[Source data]
··········
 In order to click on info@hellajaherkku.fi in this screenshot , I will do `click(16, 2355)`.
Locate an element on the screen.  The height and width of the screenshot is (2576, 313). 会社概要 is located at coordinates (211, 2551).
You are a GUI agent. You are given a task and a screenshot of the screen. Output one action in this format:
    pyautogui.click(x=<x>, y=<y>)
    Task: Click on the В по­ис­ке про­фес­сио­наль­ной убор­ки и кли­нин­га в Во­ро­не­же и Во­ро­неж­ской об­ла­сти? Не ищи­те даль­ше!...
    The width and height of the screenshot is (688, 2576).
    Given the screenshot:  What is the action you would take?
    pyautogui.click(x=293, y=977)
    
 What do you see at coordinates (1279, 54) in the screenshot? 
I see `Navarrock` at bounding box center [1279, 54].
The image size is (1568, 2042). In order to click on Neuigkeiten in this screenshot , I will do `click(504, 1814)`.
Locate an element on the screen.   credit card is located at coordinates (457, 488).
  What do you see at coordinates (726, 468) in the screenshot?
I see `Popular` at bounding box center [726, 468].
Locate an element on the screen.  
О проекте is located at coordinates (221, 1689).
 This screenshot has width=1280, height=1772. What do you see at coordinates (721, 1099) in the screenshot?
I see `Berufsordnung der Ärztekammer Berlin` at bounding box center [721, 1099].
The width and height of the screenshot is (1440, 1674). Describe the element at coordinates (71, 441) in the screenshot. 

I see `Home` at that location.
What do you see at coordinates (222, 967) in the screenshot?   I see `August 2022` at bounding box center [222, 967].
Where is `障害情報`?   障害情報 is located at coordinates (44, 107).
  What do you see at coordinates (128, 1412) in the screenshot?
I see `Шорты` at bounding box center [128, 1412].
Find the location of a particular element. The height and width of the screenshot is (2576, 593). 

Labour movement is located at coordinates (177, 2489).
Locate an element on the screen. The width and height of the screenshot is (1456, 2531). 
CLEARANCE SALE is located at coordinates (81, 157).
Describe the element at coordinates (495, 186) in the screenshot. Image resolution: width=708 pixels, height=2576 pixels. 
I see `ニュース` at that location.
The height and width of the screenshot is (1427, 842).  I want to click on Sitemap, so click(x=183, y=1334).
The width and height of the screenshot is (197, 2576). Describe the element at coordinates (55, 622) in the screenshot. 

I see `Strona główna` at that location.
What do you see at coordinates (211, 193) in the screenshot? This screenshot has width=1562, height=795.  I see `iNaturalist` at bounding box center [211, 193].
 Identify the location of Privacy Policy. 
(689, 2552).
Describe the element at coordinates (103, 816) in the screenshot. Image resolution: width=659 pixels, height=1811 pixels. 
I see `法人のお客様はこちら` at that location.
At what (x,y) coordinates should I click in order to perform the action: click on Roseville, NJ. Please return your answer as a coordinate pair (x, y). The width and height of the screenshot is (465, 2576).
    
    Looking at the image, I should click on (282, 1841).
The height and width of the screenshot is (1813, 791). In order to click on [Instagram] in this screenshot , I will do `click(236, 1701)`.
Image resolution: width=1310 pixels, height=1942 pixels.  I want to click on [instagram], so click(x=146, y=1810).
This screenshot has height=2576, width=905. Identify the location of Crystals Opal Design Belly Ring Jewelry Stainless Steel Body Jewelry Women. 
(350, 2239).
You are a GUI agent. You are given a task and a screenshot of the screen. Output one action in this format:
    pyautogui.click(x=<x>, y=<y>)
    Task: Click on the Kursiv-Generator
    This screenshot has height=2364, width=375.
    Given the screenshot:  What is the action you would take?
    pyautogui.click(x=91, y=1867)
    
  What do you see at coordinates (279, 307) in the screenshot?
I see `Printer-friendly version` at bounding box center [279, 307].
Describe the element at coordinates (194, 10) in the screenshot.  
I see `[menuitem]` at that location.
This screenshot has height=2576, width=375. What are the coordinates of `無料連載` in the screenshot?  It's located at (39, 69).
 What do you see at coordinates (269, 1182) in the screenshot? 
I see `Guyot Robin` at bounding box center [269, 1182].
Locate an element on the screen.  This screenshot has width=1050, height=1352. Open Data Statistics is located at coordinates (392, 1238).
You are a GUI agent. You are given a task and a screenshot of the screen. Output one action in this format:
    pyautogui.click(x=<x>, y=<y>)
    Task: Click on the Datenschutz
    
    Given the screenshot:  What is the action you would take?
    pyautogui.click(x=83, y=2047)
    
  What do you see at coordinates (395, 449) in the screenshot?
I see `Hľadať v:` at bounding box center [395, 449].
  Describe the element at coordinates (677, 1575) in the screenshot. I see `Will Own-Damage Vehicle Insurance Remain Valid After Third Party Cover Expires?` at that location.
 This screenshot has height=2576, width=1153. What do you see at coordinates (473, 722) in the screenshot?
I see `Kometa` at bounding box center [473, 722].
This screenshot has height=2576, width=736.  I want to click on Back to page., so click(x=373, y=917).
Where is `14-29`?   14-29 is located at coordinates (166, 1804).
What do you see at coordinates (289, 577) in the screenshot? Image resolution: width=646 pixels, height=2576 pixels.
··········
Task directions:
Only one stretch of the entries above is wanted: the lines from the one containing "This screenshot has height=2576, width=905." through the one containing "This screenshot has height=2576, width=375.". Please reproduce it exactly.

Expected output:
This screenshot has height=2576, width=905. Identify the location of Crystals Opal Design Belly Ring Jewelry Stainless Steel Body Jewelry Women. 
(350, 2239).
You are a GUI agent. You are given a task and a screenshot of the screen. Output one action in this format:
    pyautogui.click(x=<x>, y=<y>)
    Task: Click on the Kursiv-Generator
    This screenshot has height=2364, width=375.
    Given the screenshot:  What is the action you would take?
    pyautogui.click(x=91, y=1867)
    
  What do you see at coordinates (279, 307) in the screenshot?
I see `Printer-friendly version` at bounding box center [279, 307].
Describe the element at coordinates (194, 10) in the screenshot.  
I see `[menuitem]` at that location.
This screenshot has height=2576, width=375. What are the coordinates of `無料連載` in the screenshot?  It's located at (39, 69).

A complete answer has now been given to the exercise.